The Captain watched the gob of saliva sizzle and vanish. He looked across into Hogan's red-veined eyes, then down into Spencer's wide gray ones. Spencer's cheeks were puffed, flaming red. His lips were puffed, cracked and quivering slightly as though he was getting ready to laugh or cry. He shivered when the Captain squeezed his shoulder.

Too young, the Captain thought. I shouldn't have brought him out here. But he didn't say anything, just squeezed Spencer's shoulder again and trotted back to the head of the worm.

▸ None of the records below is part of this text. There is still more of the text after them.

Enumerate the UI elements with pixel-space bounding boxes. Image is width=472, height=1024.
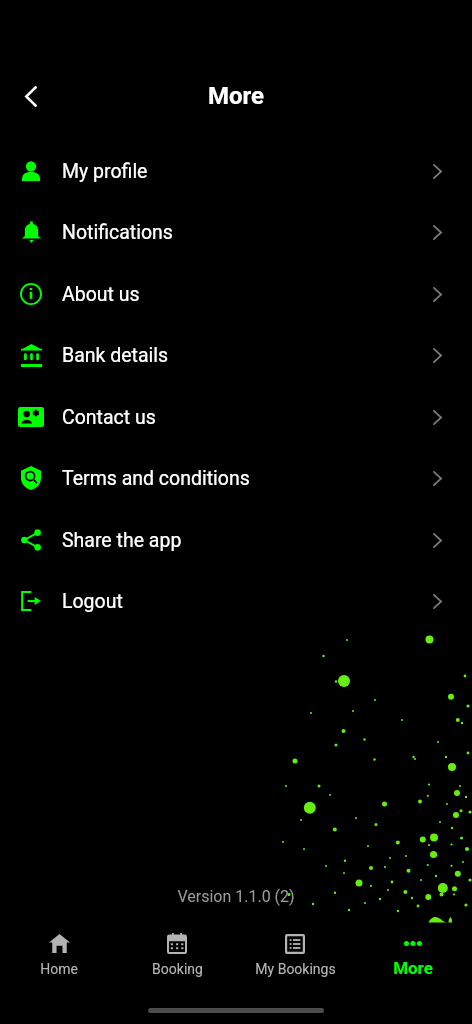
button[interactable]: Booking (118, 923, 236, 1024)
staticText: Contact us (62, 406, 156, 429)
button[interactable]: Notifications (0, 201, 472, 263)
button[interactable]: More (354, 923, 472, 1024)
button[interactable]: About us (0, 263, 472, 325)
staticText: More (393, 958, 433, 978)
staticText: My profile (62, 160, 148, 183)
staticText: More (0, 82, 472, 110)
button[interactable]: My profile (0, 140, 472, 202)
button[interactable]: Share the app (0, 509, 472, 571)
button[interactable]: Contact us (0, 386, 472, 448)
button[interactable]: Home (0, 923, 118, 1024)
button[interactable]: Logout (0, 570, 472, 632)
staticText: My Bookings (255, 961, 336, 977)
button[interactable]: My Bookings (236, 923, 354, 1024)
staticText: Logout (62, 590, 123, 613)
staticText: Notifications (62, 221, 173, 244)
button[interactable]: Bank details (0, 324, 472, 386)
staticText: About us (62, 283, 140, 306)
staticText: Bank details (62, 344, 169, 367)
staticText: Share the app (62, 529, 182, 552)
staticText: Booking (152, 961, 203, 977)
staticText: Home (40, 961, 78, 977)
staticText: Terms and conditions (62, 467, 250, 490)
button[interactable]: Back (11, 76, 51, 116)
button[interactable]: Terms and conditions (0, 447, 472, 509)
staticText: Version 1.1.0 (2) (0, 887, 472, 906)
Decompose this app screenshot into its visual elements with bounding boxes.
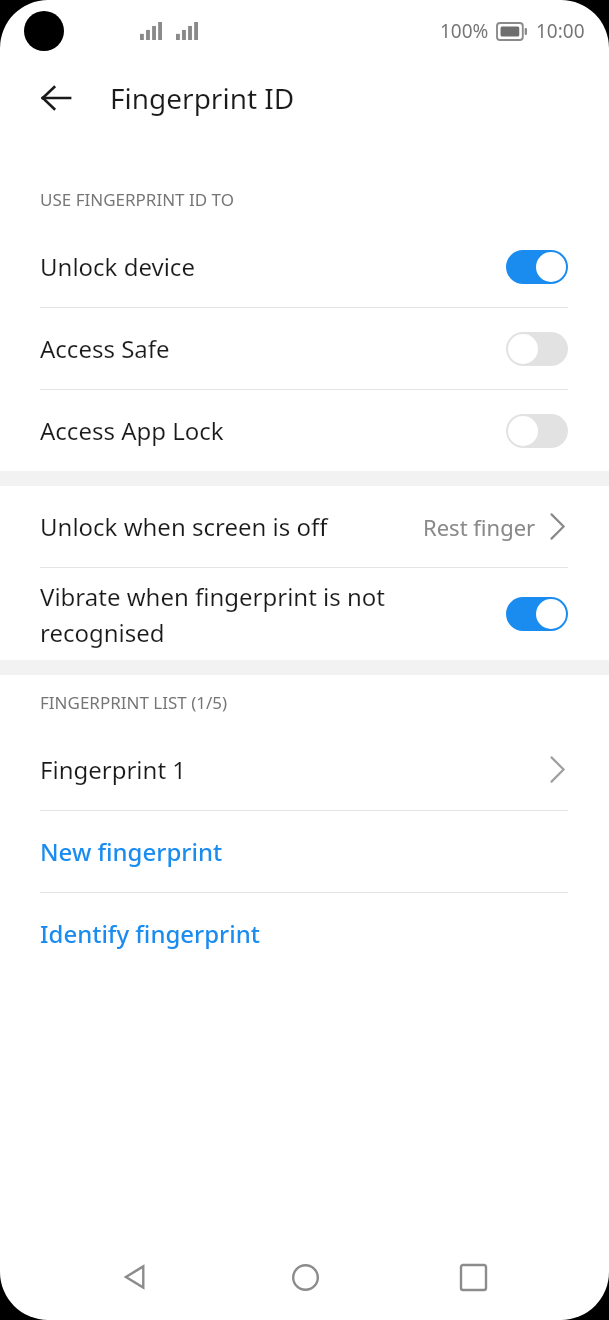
button[interactable]: Unlock when screen is off (0, 486, 609, 567)
staticText: USE FINGERPRINT ID TO (40, 188, 234, 211)
staticText: recognised (40, 616, 165, 649)
staticText: Rest finger (423, 512, 536, 542)
staticText: Fingerprint ID (110, 79, 295, 117)
button[interactable]: Switch on (506, 250, 568, 284)
staticText: Unlock device (40, 250, 506, 283)
staticText: Identify fingerprint (40, 917, 260, 950)
button[interactable]: Switch off (506, 414, 568, 448)
button[interactable]: Switch off (506, 332, 568, 366)
button[interactable]: Identify fingerprint (0, 893, 609, 974)
staticText: Fingerprint 1 (40, 753, 546, 786)
staticText: 100% (440, 18, 489, 44)
button[interactable]: Switch on (506, 597, 568, 631)
button[interactable]: Back (28, 70, 84, 126)
staticText: Unlock when screen is off (40, 510, 423, 543)
other: Open (546, 753, 568, 786)
staticText: FINGERPRINT LIST (1/5) (40, 691, 228, 714)
other: Open (546, 510, 568, 543)
button[interactable]: Recent apps (440, 1244, 506, 1310)
button[interactable]: Unlock device (0, 226, 609, 307)
staticText: New fingerprint (40, 835, 223, 868)
button[interactable]: Back (103, 1244, 169, 1310)
button[interactable]: Home (272, 1244, 338, 1310)
button[interactable]: New fingerprint (0, 811, 609, 892)
staticText: 10:00 (536, 18, 585, 44)
button[interactable]: Access Safe (0, 308, 609, 389)
staticText: Vibrate when fingerprint is not (40, 580, 386, 613)
button[interactable]: Vibrate when fingerprint is not (0, 568, 609, 660)
button[interactable]: Access App Lock (0, 390, 609, 471)
button[interactable]: Fingerprint 1 (0, 729, 609, 810)
staticText: Access App Lock (40, 414, 506, 447)
staticText: Access Safe (40, 332, 506, 365)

The monster had a million legs and it was shiny blue. A smooth hemisphere, it squatted on the hub cap of the city, holding the dead lifelines, the puppet strings of the city, python-thick electrical conduits that radiated out in all directions to tie the city together, to integrate the myriad mechanisms of the ultra-technical city, to bleed the streams of electrons that were the life blood to the city. There was life in the old boy yet.

When the Captain stepped too near a conduit, lightning knocked him down. When Spencer started to help the Captain up, a four-inch spark bit his finger. Hogan hee-hawed. But when the Captain jumped up and, grinning, poked his finger an inch from Hogan's dished-in nose Hogan yelped with pain.

"Yes, Hogan," the Captain laughed, "if you had gone back you'd of missed this. Here is the brain of the city, perhaps of the planet. If there is life on this planet we should find it here."

"Check this!" Spencer shouted. He had backed away to include the entire monster in camera focus. Now he was running toward them waving a print.

While the Captain examined it, Spencer turned the pointer-knob on the back of the camera, watched the needle creep across the dial, then opened the back and removed a second print. But the Captain was still staring at the first one. He turned it upside down, held it to the light, looked at the back. Hogan elbowed between the two men and poked a black-rimmed fingernail at the top of the print.

"When did you climb on top, Spencer? I never saw you."

"I didn't."

Hogan hee-hawed. "Then how'd this picture show you standing up there? You were up there and the Captain took the picture. Come on, quit kidding, my eyes don't fool."